AIM OF THE TASK: Could the data below be printed out exactly, with the pictures left out?

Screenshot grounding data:
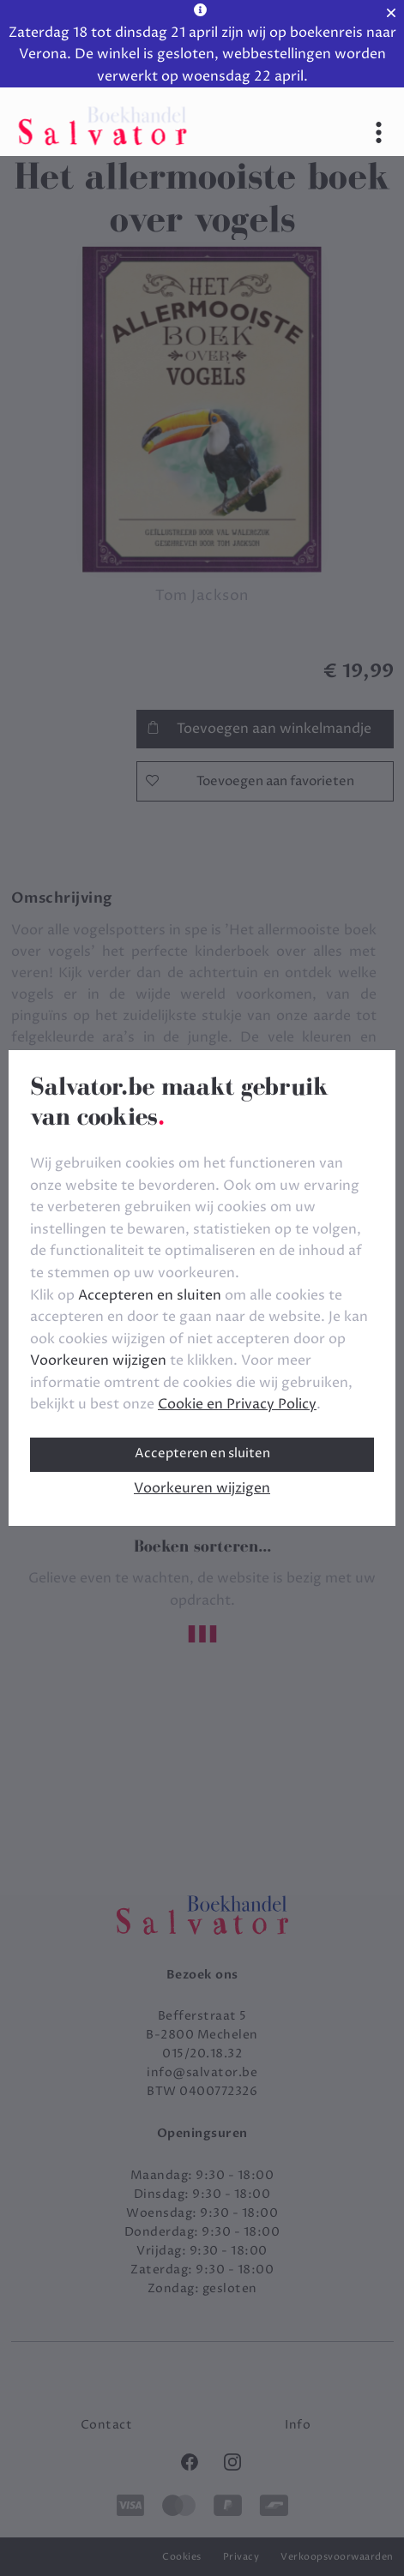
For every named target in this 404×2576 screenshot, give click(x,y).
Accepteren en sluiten (202, 1453)
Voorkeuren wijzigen (202, 1488)
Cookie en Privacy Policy (237, 1404)
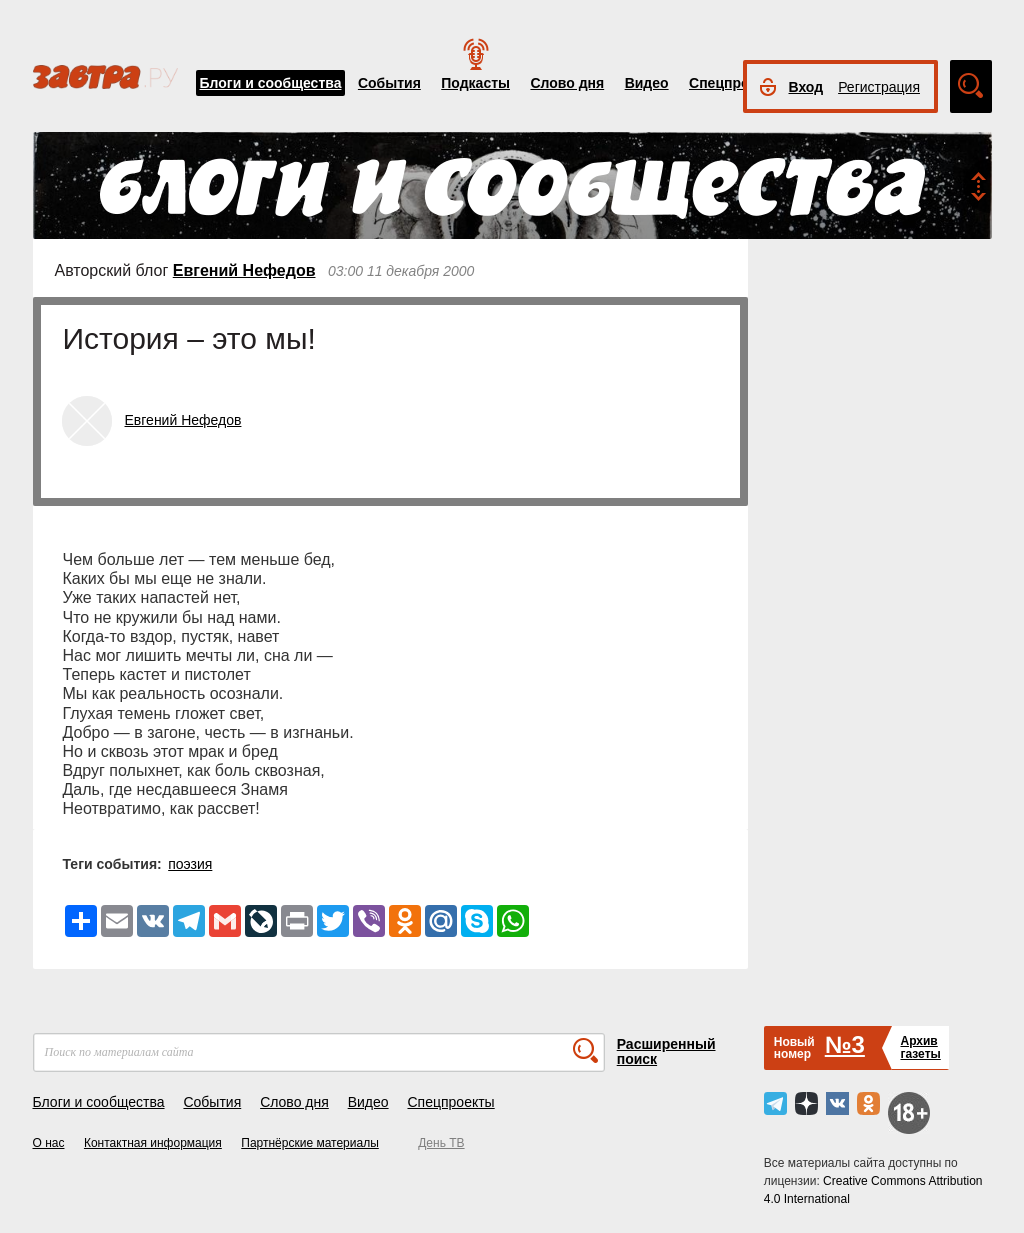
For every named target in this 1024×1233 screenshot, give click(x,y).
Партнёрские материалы (310, 1143)
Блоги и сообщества (271, 83)
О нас (49, 1143)
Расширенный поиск (666, 1051)
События (389, 83)
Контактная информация (153, 1143)
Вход (806, 87)
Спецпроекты (736, 83)
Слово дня (567, 83)
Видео (647, 83)
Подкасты (475, 83)
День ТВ (441, 1143)
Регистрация (879, 87)
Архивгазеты (920, 1047)
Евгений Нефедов (244, 270)
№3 (845, 1044)
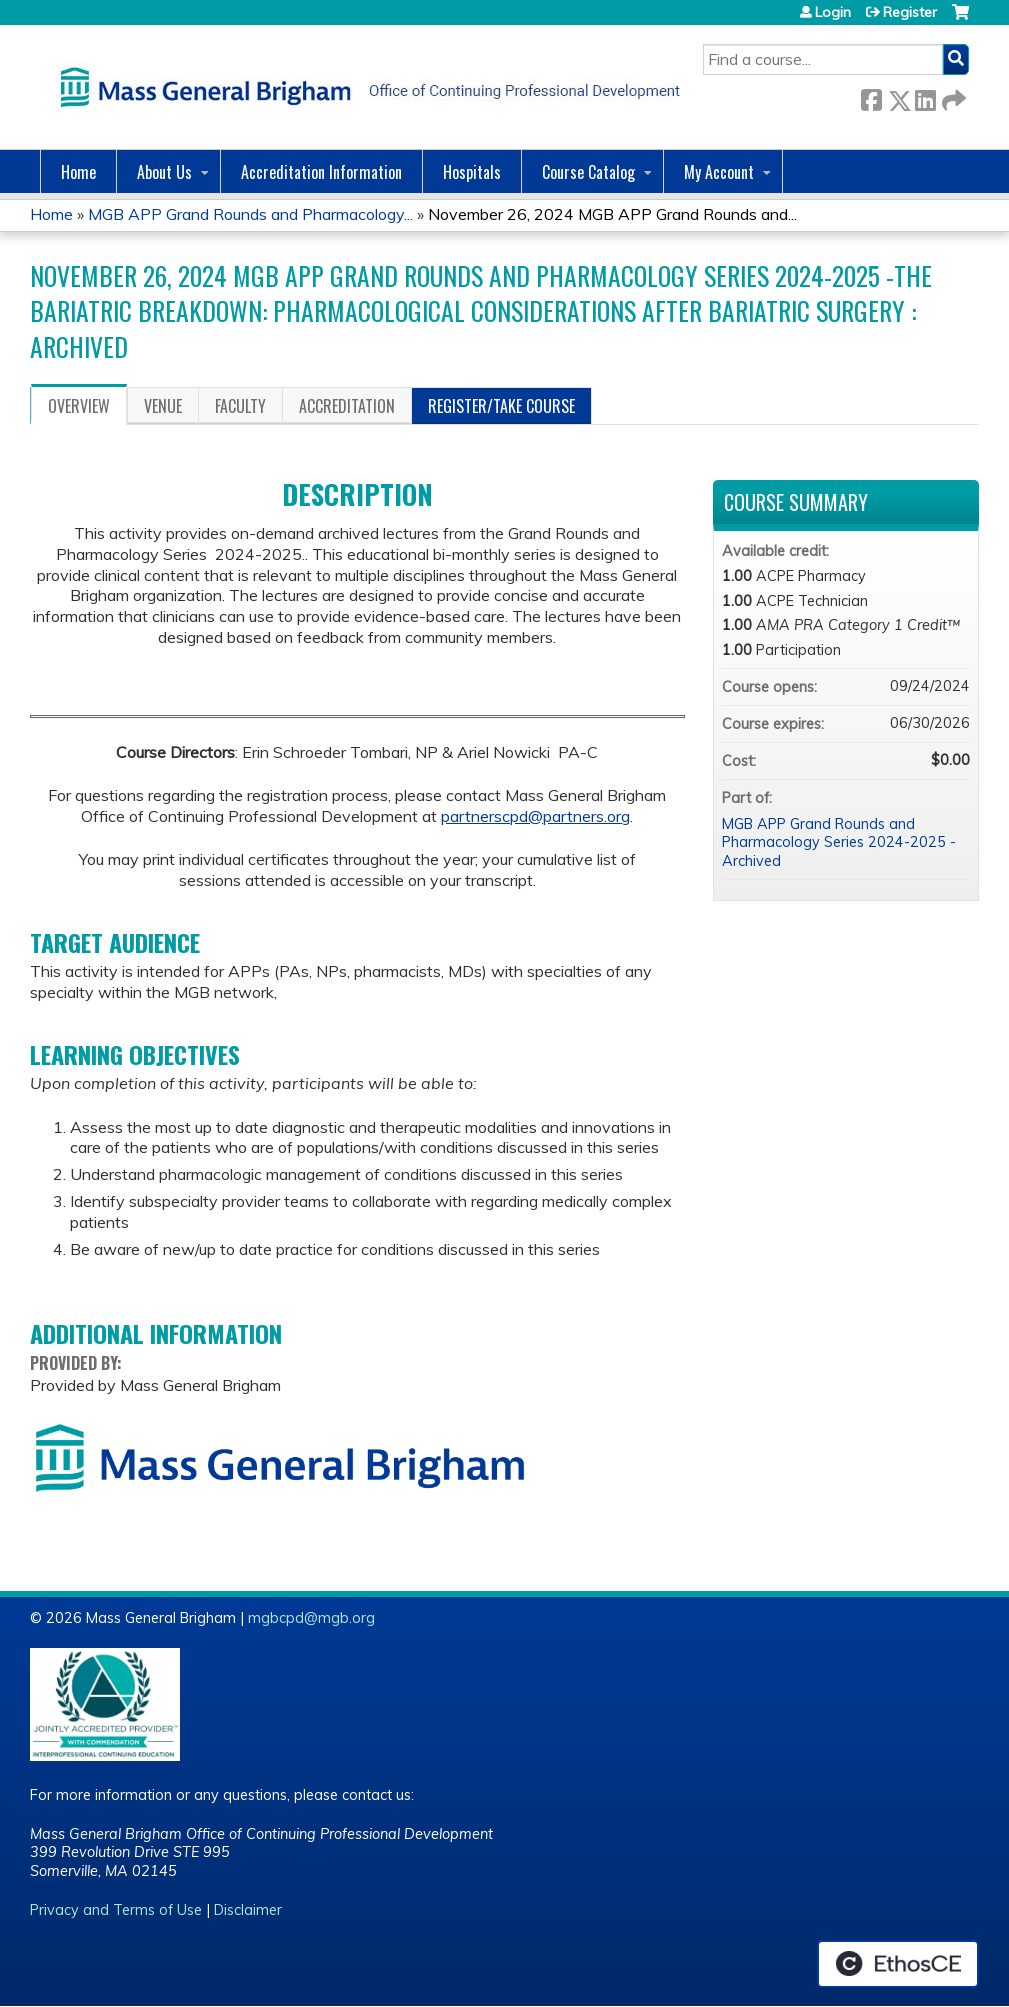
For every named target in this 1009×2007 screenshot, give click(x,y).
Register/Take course (501, 406)
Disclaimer (248, 1910)
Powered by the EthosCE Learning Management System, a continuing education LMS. (898, 1964)
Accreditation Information (321, 172)
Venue (163, 406)
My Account (719, 172)
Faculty (240, 406)
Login (833, 12)
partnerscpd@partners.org (535, 816)
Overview (79, 406)
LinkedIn (925, 96)
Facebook (871, 96)
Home (78, 172)
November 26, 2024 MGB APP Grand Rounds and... (612, 214)
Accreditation (347, 406)
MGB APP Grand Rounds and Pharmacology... (250, 214)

ANSWER TO THE EXERCISE:
For every named target in this 404×2576 screenshot, give click(x,y).
Accepteren en sluiten (202, 1453)
Voorkeuren wijzigen (202, 1488)
Cookie en Privacy Policy (237, 1404)
For every named target in this 1024×1233 screenshot, give click(x,y).
Партнёрские материалы (310, 1143)
Блоги и сообщества (271, 83)
О нас (49, 1143)
Расширенный поиск (666, 1051)
События (389, 83)
Контактная информация (153, 1143)
Вход (806, 87)
Спецпроекты (736, 83)
Слово дня (567, 83)
Видео (647, 83)
Подкасты (475, 83)
День ТВ (441, 1143)
Регистрация (879, 87)
Архивгазеты (920, 1047)
Евгений Нефедов (244, 270)
№3 (845, 1044)
For every named target in this 1009×2007 screenshot, give click(x,y).
Register/Take course (501, 406)
Disclaimer (248, 1910)
Powered by the EthosCE Learning Management System, a continuing education LMS. (898, 1964)
Accreditation Information (321, 172)
Venue (163, 406)
My Account (719, 172)
Faculty (240, 406)
Login (833, 12)
partnerscpd@partners.org (535, 816)
Overview (79, 406)
LinkedIn (925, 96)
Facebook (871, 96)
Home (78, 172)
November 26, 2024 MGB APP Grand Rounds and... (612, 214)
Accreditation (347, 406)
MGB APP Grand Rounds and Pharmacology... (250, 214)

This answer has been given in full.